Tidak hanya masyarakat, pemerintah pun kelabakan. Ketika virus ini belum masuk ke Indonesia, Budi Karya Sumadi berkelakar bahwa orang Indonesia kebal terhadap Virus Corona karena doyan makan nasi kucing. Seperti menjilat ludahnya sendiri, pada 14 Maret 2020 Menteri Perhubungan itu dinyatakan positif terinfeksi Virus Corona. Pada akhirnya pemerintah seakan kalap dengan mengeluarkan kebijakan untuk mengurangi penyebaran Virus Corona seperti social distancing dan kampanye hidup bersih dengan cuci tangan menggunakan sabun, serta sering memakai hand sanitizer. Tidak hanya itu presiden juga menetapkan kasus ini sebagai bencana nasional.
Reaksi dari menyebarnya pandemi Covid-19 ini pun sungguh beragam.
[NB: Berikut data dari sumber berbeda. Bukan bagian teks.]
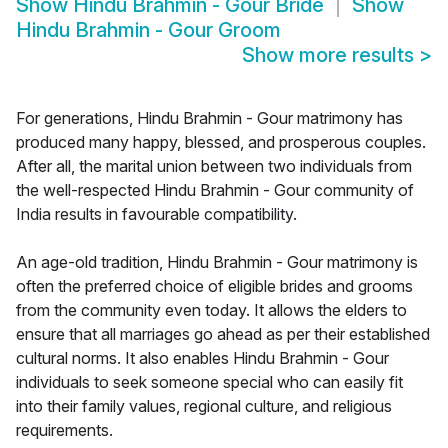
Show
Hindu Brahmin - Gour Bride
Show
Hindu Brahmin - Gour Groom
Show more results
>
For generations, Hindu Brahmin - Gour matrimony has
produced many happy, blessed, and prosperous couples.
After all, the marital union between two individuals from
the well-respected Hindu Brahmin - Gour community of
India results in favourable compatibility.
An age-old tradition, Hindu Brahmin - Gour matrimony is
often the preferred choice of eligible brides and grooms
from the community even today. It allows the elders to
ensure that all marriages go ahead as per their established
cultural norms. It also enables Hindu Brahmin - Gour
individuals to seek someone special who can easily fit
into their family values, regional culture, and religious
requirements.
Ada yang saling berangkulan solidaritas seperti teman-teman Paramedis Jalanan Surabaya yang berusaha membuat hand sanitizer dan akan dibagikan secara gratis kepada masyarakat. Ada pula yang membagikan masker secara cuma-cuma.
Namun ada pula kebijakan kontroversional seperti peniadaan Sholat Jum’at di sejumlah daerah yang terindikasi sebagai zona merah penyebaran virus tersebut, seperti di Solo, Bandung dan Jakarta. Kebijakan ini mendapat respon yang beragam oleh masyarakat, ada yang setuju dengan alasan untuk meminimalisir tersebarnya virus tersebut. Ada juga yang nyeletuk “Jangan gara-gara takut Corona hingga kita tidak takut pada Allah.” Hingga muncul pertanyaan apakah ketika meniadakan Sholat Jum’at kita sudah tidak takut kepada Allah?
Seharusnya urusan agama itu menjadi urusan pribadi masing-masing kalau masih ingin melakukan Sholat Jum’at ya dipersilakan, kalau memang khawatir bisa beribadah di rumah saja. Tetapi, langkah untuk mengambil kebjakan itu bisa dipandang sebagai upaya meminimalisir bertemunya jamaah sholat Jum’at yang relatif lebih banyak Setelah itu lebih baik jika sebagai umat manusia yang beradab kita saling menasihati untuk tetap tenang namun waspada serta berdo’a agar bencana ini segera berlalu.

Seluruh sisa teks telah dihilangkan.